WHAT THE TASK REQUIRES -
Restate each entry exactly, without pictures.

[Start of Attachment]

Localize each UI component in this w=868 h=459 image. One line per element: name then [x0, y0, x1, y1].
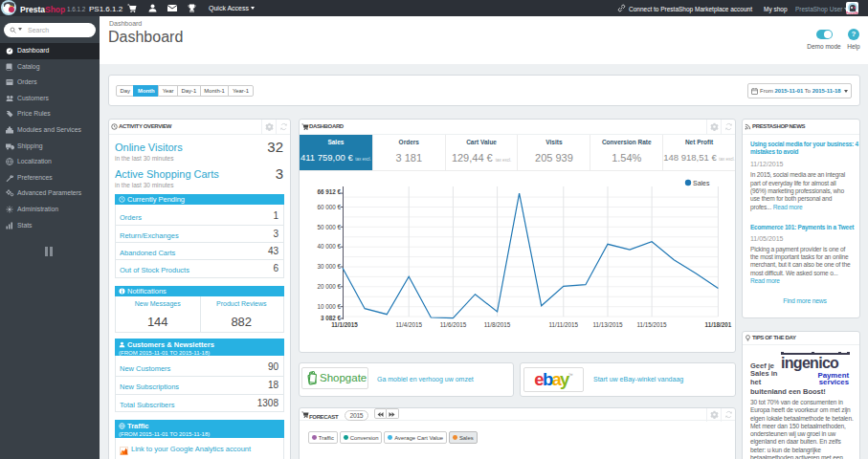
svg-text:11/1/2015: 11/1/2015	[331, 321, 358, 328]
svg-text:11/15/2015: 11/15/2015	[637, 321, 668, 328]
svg-text:40 000 €: 40 000 €	[317, 243, 341, 250]
svg-text:11/6/2015: 11/6/2015	[440, 321, 467, 328]
svg-text:11/8/2015: 11/8/2015	[484, 321, 511, 328]
svg-text:66 912 €: 66 912 €	[317, 188, 341, 195]
svg-text:Sales: Sales	[693, 180, 710, 186]
svg-text:60 000 €: 60 000 €	[317, 204, 341, 210]
svg-text:50 000 €: 50 000 €	[317, 224, 341, 230]
svg-text:11/13/2015: 11/13/2015	[592, 321, 623, 328]
svg-text:10 000 €: 10 000 €	[317, 303, 341, 310]
svg-text:11/4/2015: 11/4/2015	[395, 321, 422, 328]
svg-text:3 082 €: 3 082 €	[321, 315, 342, 321]
svg-text:20 000 €: 20 000 €	[317, 283, 341, 290]
svg-text:30 000 €: 30 000 €	[317, 263, 341, 270]
svg-text:11/11/2015: 11/11/2015	[549, 321, 579, 328]
svg-text:11/18/201: 11/18/201	[705, 321, 732, 328]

[End of Attachment]

SOLVED PROBLEM -
Localize each UI component in this w=868 h=459 image. One line per element: name then [x0, y0, x1, y1].
svg-text:11/1/2015: 11/1/2015	[331, 321, 358, 328]
svg-text:11/15/2015: 11/15/2015	[637, 321, 668, 328]
svg-text:40 000 €: 40 000 €	[317, 243, 341, 250]
svg-text:11/6/2015: 11/6/2015	[440, 321, 467, 328]
svg-text:11/8/2015: 11/8/2015	[484, 321, 511, 328]
svg-text:66 912 €: 66 912 €	[317, 188, 341, 195]
svg-text:Sales: Sales	[693, 180, 710, 186]
svg-text:60 000 €: 60 000 €	[317, 204, 341, 210]
svg-text:50 000 €: 50 000 €	[317, 224, 341, 230]
svg-text:11/13/2015: 11/13/2015	[592, 321, 623, 328]
svg-text:10 000 €: 10 000 €	[317, 303, 341, 310]
svg-text:11/4/2015: 11/4/2015	[395, 321, 422, 328]
svg-text:3 082 €: 3 082 €	[321, 315, 342, 321]
svg-text:20 000 €: 20 000 €	[317, 283, 341, 290]
svg-text:30 000 €: 30 000 €	[317, 263, 341, 270]
svg-text:11/11/2015: 11/11/2015	[549, 321, 579, 328]
svg-text:11/18/201: 11/18/201	[705, 321, 732, 328]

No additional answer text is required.